Non solo siamo contenti perché non è passata una riforma pasticciata, e con intendimenti sottaciuti, che toglieva il diritto di voto ai cittadini e istituzionalizzava i doppi incarichi (pericolosi come è tutto quello che assomma più poteri nelle mani di pochi), ma apprezziamo soprattutto che gli italiani siano tornati a interessarsi alla cosa pubblica. In un momento di grave confusione nazionale e internazionale, gli elettori hanno dimostrato di riconoscere nell’attuale Costituzione, pur con alcuni difetti legati al tempo, il baluardo della legalità e dell’unità e perciò della democrazia.
Il voto ha dimostrato che la grande maggioranza degli italiani crede che debba prevalere la politica rispetto agli interessi poco chiari di un certo tipo di investitori o potentati finanziari. Questa maggioranza ritiene che la Politica debba essere al servizio dell’interesse della collettività nel suo complesso. Certamente la politica dovrà tenere conto anche di quanto di positivo deriva da investitori nazionali ed internazionali ma non può e non deve fare le sue scelte esclusivamente in base a questi interessi.
La grande maggioranza degli italiani ha detto no, in modo chiaro, alle arroganze, presunzioni, personalizzazioni e pressapochismi di cui molta parte della classe dirigente, non solo quella politica, ha dato prova. Modernizzare non significa rottamare né utilizzare selfie e tweet per comunicare pensieri politici e proposte legislative che hanno sempre bisogno di studio e ponderazione prima di essere rese pubbliche.

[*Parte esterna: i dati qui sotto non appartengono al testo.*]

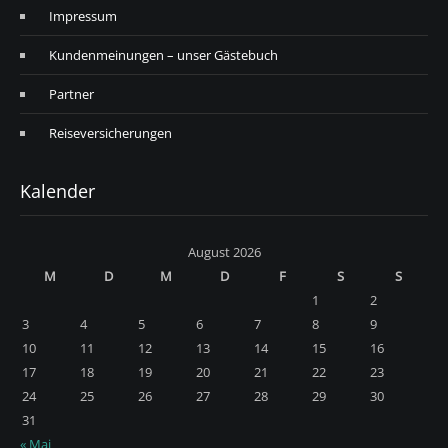
Impressum
Kundenmeinungen – unser Gästebuch
Partner
Reiseversicherungen
Kalender
August 2026
M
D
M
D
F
S
S
1
2
3
4
5
6
7
8
9
10
11
12
13
14
15
16
17
18
19
20
21
22
23
24
25
26
27
28
29
30
31
« Mai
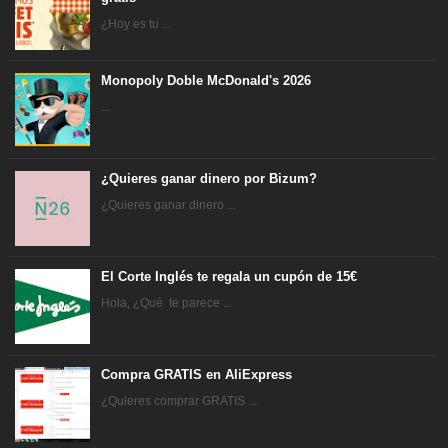
¿Hoy es tu ...
Monopoly Doble McDonald's 2026
...
¿Quieres ganar dinero por Bizum?
¿Quieres ganar dinero ...
El Corte Inglés te regala un cupón de 15€
Hola, ¿Qué te parece ...
Compra GRATIS en AliExpress
¿Quieres comprar GRATIS ...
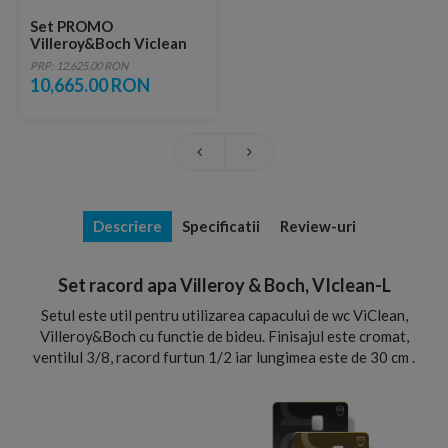
Set PROMO
Villeroy&Boch Viclean
vas wc DirectFlush si
PRP: 12,625.00 RON
capac cu functie bideu
10,665.00 RON
Descriere
Specificatii
Review-uri
Set racord apa Villeroy & Boch, VIclean-L
Setul este util pentru utilizarea capacului de wc ViClean,
Villeroy&Boch cu functie de bideu. Finisajul este cromat,
ventilul 3/8, racord furtun 1/2 iar lungimea este de 30 cm .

Gli italiani hanno evidenziato che per loro non è importante tanto il numero dei parlamentari quanto piuttosto il diritto dei cittadini di poterli scegliere, valutare e controllare nel corso del loro mandato. La funzionalità e l’efficienza di una democrazia non si basano sul numero dei suoi rappresentanti ma sulla loro capacità effettiva di lavorare nell’interesse della collettività e non solo dei loro partiti o dei loro leader.
Tutti coloro che si sono recati alle urne, a prescindere dal voto espresso, hanno fatto ben comprendere che come cittadini vogliono tornare a poter esprimere il loro pensiero direttamente e non con leggi elettorali che portino altri a decidere per loro. C’è una nuova maturità e voglia di partecipazione che fa ben sperare per una democrazia più solida e capace di fare le sue scelte.

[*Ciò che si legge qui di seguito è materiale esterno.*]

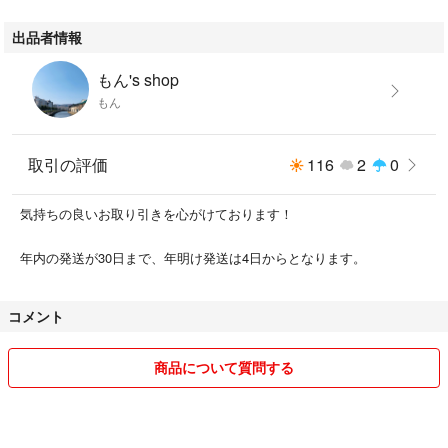
出品者情報
もん's shop
もん
取引の評価
116
2
0
気持ちの良いお取り引きを心がけております！
年内の発送が30日まで、年明け発送は4日からとなります。
コメント
商品について質問する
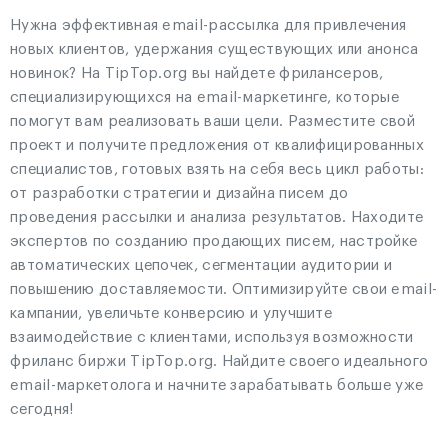
Нужна эффективная email-рассылка для привлечения
новых клиентов, удержания существующих или анонса
новинок? На TipTop.org вы найдете фрилансеров,
специализирующихся на email-маркетинге, которые
помогут вам реализовать ваши цели. Разместите свой
проект и получите предложения от квалифицированных
специалистов, готовых взять на себя весь цикл работы:
от разработки стратегии и дизайна писем до
проведения рассылки и анализа результатов. Находите
экспертов по созданию продающих писем, настройке
автоматических цепочек, сегментации аудитории и
повышению доставляемости. Оптимизируйте свои email-
кампании, увеличьте конверсию и улучшите
взаимодействие с клиентами, используя возможности
фриланс биржи TipTop.org. Найдите своего идеального
email-маркетолога и начните зарабатывать больше уже
сегодня!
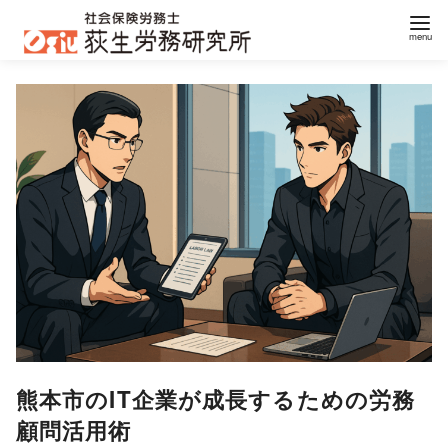
コ
ン
テ
ン
ツ
へ
移
動
熊本市のIT企業が成長するための労務
顧問活用術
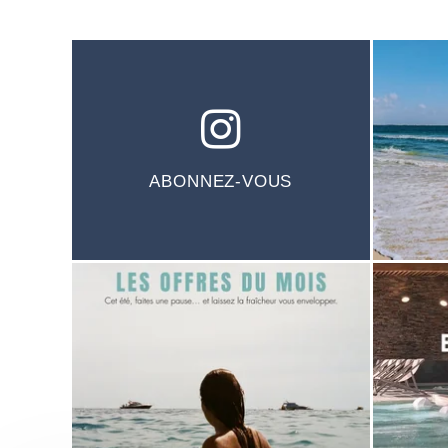
ABONNEZ-VOUS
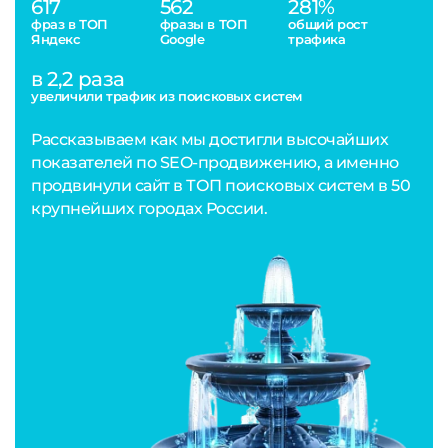
617
562
281%
фраз в ТОП
фразы в ТОП
общий рост
Яндекс
Google
трафика
в 2,2 раза
увеличили трафик из поисковых систем
Рассказываем как мы достигли высочайших
показателей по SEO-продвижению, а именно
продвинули сайт в ТОП поисковых систем в 50
крупнейших городах России.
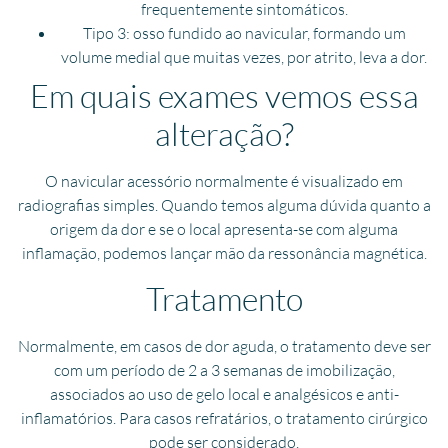
frequentemente sintomáticos.
Tipo 3: osso fundido ao navicular, formando um
volume medial que muitas vezes, por atrito, leva a dor.
Em quais exames vemos essa
alteração?
O navicular acessório normalmente é visualizado em
radiografias simples. Quando temos alguma dúvida quanto a
origem da dor e se o local apresenta-se com alguma
inflamação, podemos lançar mão da ressonância magnética.
Tratamento
Normalmente, em casos de dor aguda, o tratamento deve ser
com um período de 2 a 3 semanas de imobilização,
associados ao uso de gelo local e analgésicos e anti-
inflamatórios. Para casos refratários, o tratamento cirúrgico
pode ser considerado.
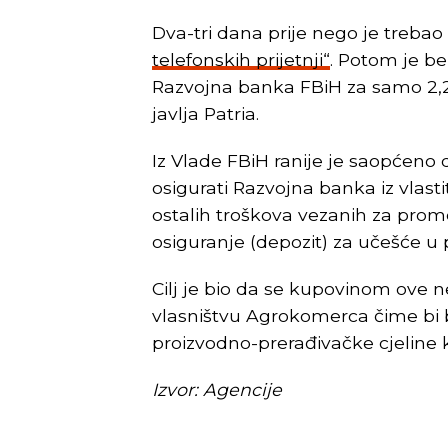
Dva-tri dana prije nego je treba
telefonskih prijetnji“
. Potom je be
Razvojna banka FBiH za samo 2,2 
javlja Patria.
Iz Vlade FBiH ranije je saopćeno
osigurati Razvojna banka iz vlasti
ostalih troškova vezanih za promet
osiguranje (depozit) za učešće u p
Cilj je bio da se kupovinom ove n
vlasništvu Agrokomerca čime bi b
proizvodno-prerađivačke cjeline
Izvor: Agencije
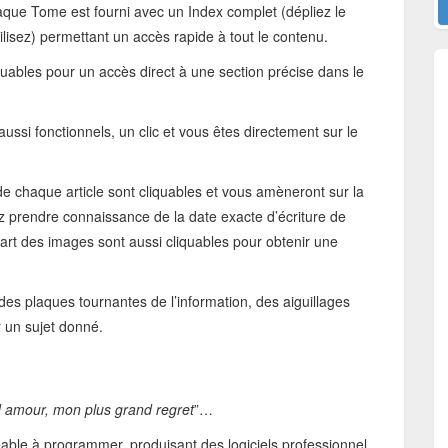
haque Tome est fourni avec un Index complet (dépliez le
ilisez) permettant un accès rapide à tout le contenu.
uables pour un accès direct à une section précise dans le
 aussi fonctionnels, un clic et vous êtes directement sur le
de chaque article sont cliquables et vous amèneront sur la
 prendre connaissance de la date exacte d’écriture de
upart des images sont aussi cliquables pour obtenir une
s plaques tournantes de l’information, des aiguillages
r un sujet donné.
 amour, mon plus grand regret
”…
réable à programmer, produisant des logiciels professionnel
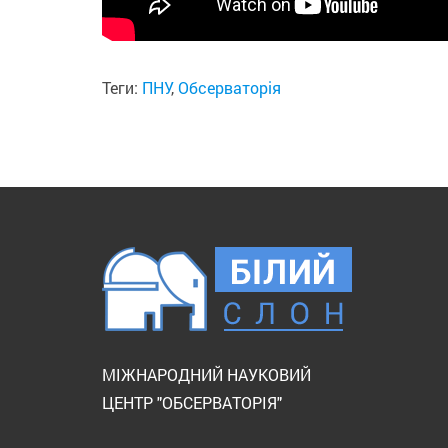
Теги:
ПНУ
,
Обсерваторія
МІЖНАРОДНИЙ НАУКОВИЙ
ЦЕНТР "ОБСЕРВАТОРІЯ"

Alcuni analisti sostengono che il 40% dei sì sarebbe comunque una consistente percentuale di voti per il Pd e per Renzi. Quanto conti dal punto di vista elettorale Renzi lo vedremo se e quando si presenterà a una elezione. Certamente, il 40% dei sì è composto sia da cittadini che si identificano nelle forze politiche che compongono e sostengono il governo uscente (Pd, Ala, Ap, ex Sc e chi più ne ha più ne metta) sia da una parte di elettori di FI e di altre sigle spaventati dai continui allarmismi di Renzi e di tutta l’informazione a lui vicina (compresi giornali e rappresentanti politici europei ed internazionali).
Immaginare che, come purtroppo è avvenuto in passato, promesse di piccole o grandi prebende, rispetto alla drammatica situazione di indigenza, o comunque di perdita di sicurezza, di tante fasce sociali, possano indirizzare e coartare il voto è un calcolo sbagliato: il monito che giunge dal voto popolare dovrebbe indurre tutte le forze politiche, vecchie e giovani, ad avere più rispetto per il corpo elettorale, a meditare prima di fare annunci e a non fare annunci prima di aver fatto concretamente quanto serve all’Italia. Il corpo elettorale è fatto di persone, singoli individui che ogni giorno affrontano la realtà con tutte le difficoltà che una società globalizzata e spesso indifferente mette loro davanti e non si deve tentare di comprare queste persone.
Nei prossimi giorni le forze di centrodestra e di centrosinistra dovranno valutare i rispettivi errori, passati e presenti. Certamente vi saranno scontri sulle varie leadership, ma se ancora le forze politiche tenteranno aggregazioni e nomine di leader in base alle loro aspettative elettorali e non alle aspettative del Paese, in campo sociale come economico, la crisi continuerà a rimanere qualunque sia il governo che ci rappresenterà nei prossimi appuntamenti europei ed internazionali.
Alcuni insistono sulla necessità di andare al più presto alle urne, qualunque legge elettorale esca dal verdetto della Corte costituzionale. Ritengo che alle urne si debba andare con una legge elettorale che garantisca agli elettori di poter scegliere i propri rappresentanti e senza premi di maggioranza tali da snaturare il rapporto di rappresentanza democratica, con programmi che siano stati ponderati, condivisi e resi pubblici con la garanzia che le eventuali coalizioni che potrebbero formarsi si impegnino a realizzarli.
Nel frattempo, come abbiamo più volte sostenuto in questi anni, siamo convinti che vi debba essere un obiettivo comune: dare vita ad una Costituente, eletta dal popolo, che possa riunire, fuori da pregiudizi e steccati, persone capaci di offrire all’Italia alcuni nuovi obiettivi comuni.